Most of Atlantic City violence can be tied to gangs

“These kids (are) killing at an alarming rate,” says Tally, now 43. “And they’re meaning to kill.”

Floyd Tally was looking for a family.

He was only 16 when his mother died in 1986, leaving him as the surviving name on their lease in Back Maryland’s subsidized housing.

There were people who cared about him, though. At least that’s what he thought. Drug deals brought in money, and guns kept them safe.

They called themselves the Abdullahs, although Tally will no longer use that title. Taken from Islam — as were their rivals, the Salaams — they had nothing to do with religion, he says.

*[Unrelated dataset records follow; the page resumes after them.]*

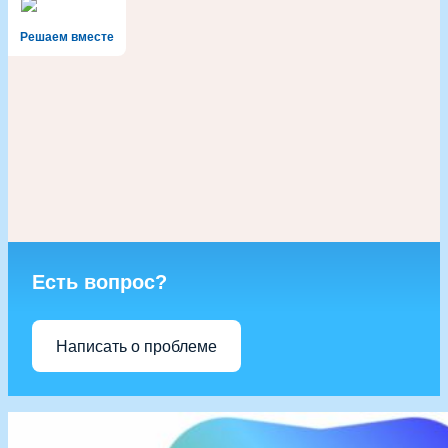
Решаем вместе
Есть вопрос?
Написать о проблеме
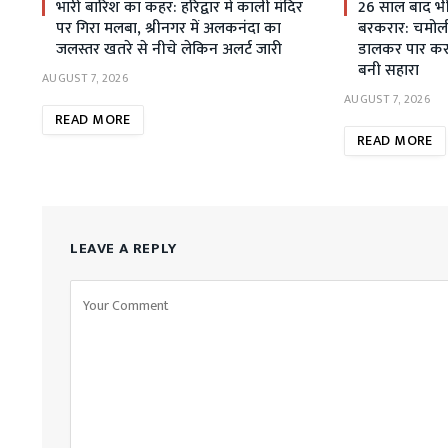
भारी बारिश का कहर: हरिद्वार में काली मंदिर
26 साल बाद भी स
पर गिरा मलबा, श्रीनगर में अलकनंदा का
बरकरार: चमोली म
जलस्तर खतरे से नीचे लेकिन अलर्ट जारी
डालकर पार कर 
बनी सहारा
AUGUST 7, 2026
AUGUST 7, 2026
READ MORE
READ MORE
LEAVE A REPLY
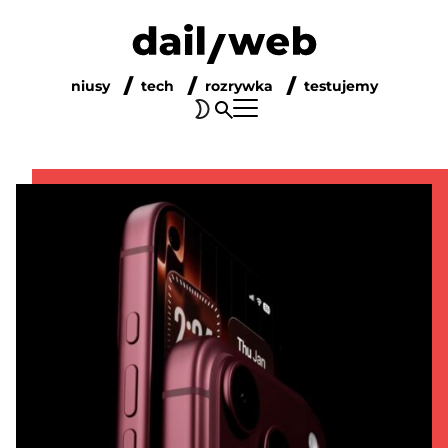
niusy
tech
rozrywka
testujemy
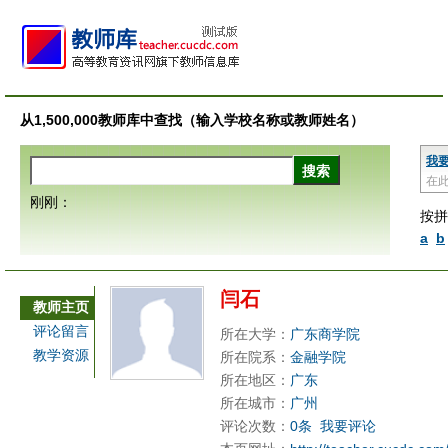
从1,500,000教师库中查找（输入学校名称或教师姓名）
我
在
刚刚：
按拼
a
b
闫石
教师主页
评论留言
所在大学：
广东商学院
教学资源
所在院系：
金融学院
所在地区：
广东
所在城市：
广州
评论次数：
0条
我要评论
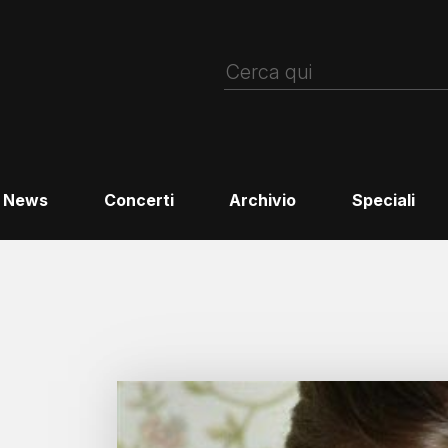
News
Concerti
Archivio
Speciali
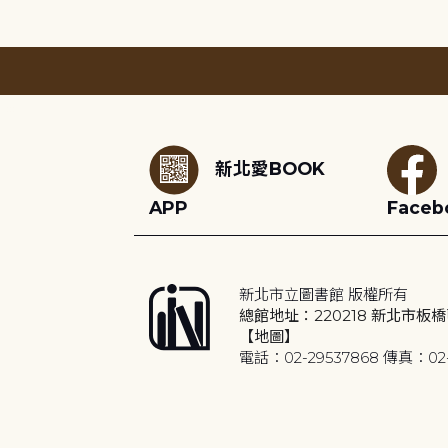
:::
新北愛BOOK
APP
Faceb
新北市立圖書館 版權所有
總館地址：220218 新北市板橋
【地圖】
電話：02-29537868 傳真：02-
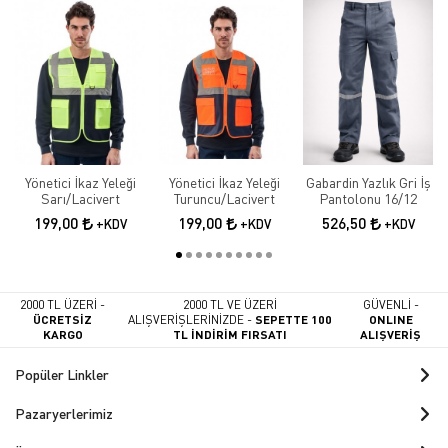
Yönetici İkaz Yeleği
Yönetici İkaz Yeleği
Gabardin Yazlık Gri İş
Sarı/Lacivert
Turuncu/Lacivert
Pantolonu 16/12
199,00
199,00
526,50
+KDV
+KDV
+KDV
2000 TL ÜZERİ -
2000 TL VE ÜZERİ
GÜVENLİ -
ÜCRETSİZ
ALIŞVERİŞLERİNİZDE -
SEPETTE 100
ONLINE
KARGO
TL İNDİRİM FIRSATI
ALIŞVERİŞ
Popüler Linkler
Pazaryerlerimiz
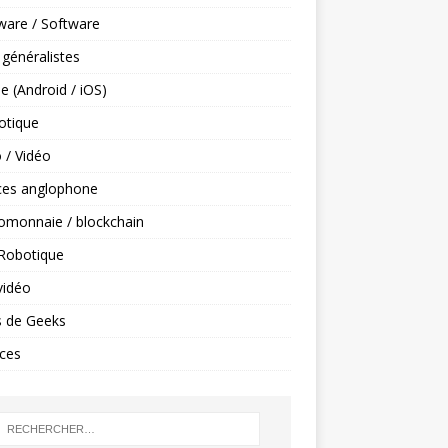
ware / Software
 généralistes
e (Android / iOS)
tique
 / Vidéo
ces anglophone
omonnaie / blockchain
 Robotique
vidéo
s de Geeks
ces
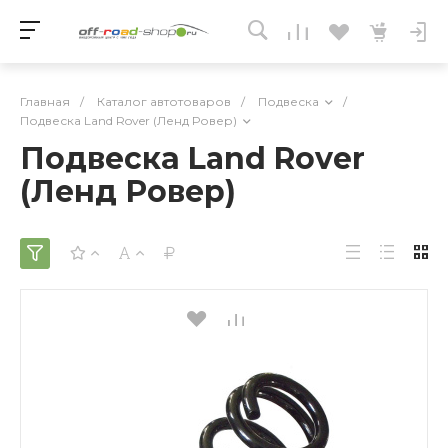
Главная
/
Каталог автотоваров
/
Подвеска
/
Подвеска Land Rover (Ленд Ровер)
Подвеска Land Rover
(Ленд Ровер)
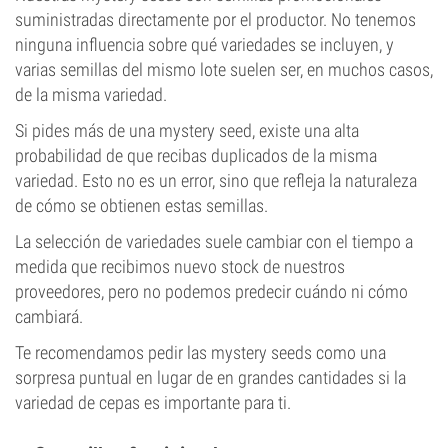
suministradas directamente por el productor. No tenemos
ninguna influencia sobre qué variedades se incluyen, y
varias semillas del mismo lote suelen ser, en muchos casos,
de la misma variedad.
Si pides más de una mystery seed, existe una alta
probabilidad de que recibas duplicados de la misma
variedad. Esto no es un error, sino que refleja la naturaleza
de cómo se obtienen estas semillas.
La selección de variedades suele cambiar con el tiempo a
medida que recibimos nuevo stock de nuestros
proveedores, pero no podemos predecir cuándo ni cómo
cambiará.
Te recomendamos pedir las mystery seeds como una
sorpresa puntual en lugar de en grandes cantidades si la
variedad de cepas es importante para ti.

Or family.

“That’s false love,” he says now.

The Abdullahs and Salaams may be gone, but the gangs continue in Atlantic City, and are even more dangerous, experts say.

More than half of the city’s violence can be tied to Back Maryland gangs “800 Blok” and rival “Dirty Blok”, based in Stanley Holmes Village, Carver Hall and Schoolhouse Apartments, says city Detective Lonell Jones.

Dozens of alleged members and associates of those groups were arrested in separate raids within a two-month span this spring. Both investigations were bolstered by the inside knowledge of the city’s Vice and Intelligence units. The charges range from heroin distribution to murder.